Would you retype the whole listing verbatim, keeping pictures out of it?

──────── Available data ────────

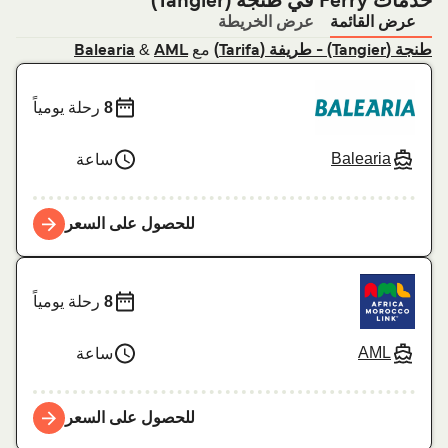
خدمات Ferry في طنجة (‎(Tangier
عرض القائمة
عرض الخريطة
مع
&
طنجة (‎(Tangier - طريفة (Tarifa)
AML
Balearia
8
رحلة يومياً
Balearia
ساعة
للحصول على السعر
8
رحلة يومياً
AML
ساعة
للحصول على السعر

────────

» **Answer box**:
خدمات Ferry في طنجة (‎(Tangier
عرض القائمة
عرض الخريطة
مع
&
طنجة (‎(Tangier - طريفة (Tarifa)
AML
Balearia
8
رحلة يومياً
Balearia
ساعة
للحصول على السعر
8
رحلة يومياً
AML
ساعة
للحصول على السعر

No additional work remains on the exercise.